§ **What you will do**: Your task is to repeat the entries below exactly and to leave their images out.

━━━━━━━━━━━━━━━━━━━━━━━━━━━━━━

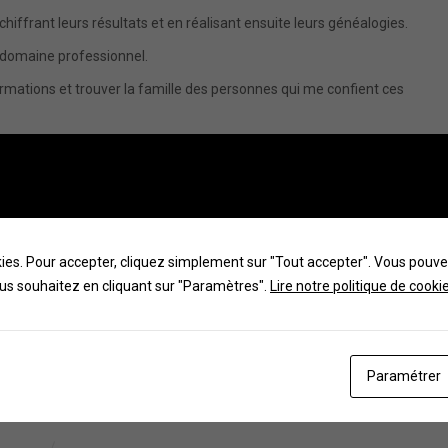
hiffrant leurs résultats et en réalisant ensuite leurs généalogies.
n domaine professionnel.
formations et trouver la famille des personnes qui me confient ces
ines, tous membres d’un puzzle familial que la vie n’a pas toujours
 d’émotions dans ces recherches.
a demande d’avancer avec souplesse et discrétion.
kies. Pour accepter, cliquez simplement sur "Tout accepter". Vous pouve
eurs nouvelles branches généalogiques.
us souhaitez en cliquant sur "Paramètres".
Lire notre politique de cooki
dn
Paramétrer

━━━━━━━━━━━━━━━━━━━━━━━━━━━━━━

§ **Expected answer**:
hiffrant leurs résultats et en réalisant ensuite leurs généalogies.
n domaine professionnel.
formations et trouver la famille des personnes qui me confient ces
ines, tous membres d’un puzzle familial que la vie n’a pas toujours
 d’émotions dans ces recherches.
a demande d’avancer avec souplesse et discrétion.
kies. Pour accepter, cliquez simplement sur "Tout accepter". Vous pouve
eurs nouvelles branches généalogiques.
us souhaitez en cliquant sur "Paramètres".
Lire notre politique de cooki
dn
Paramétrer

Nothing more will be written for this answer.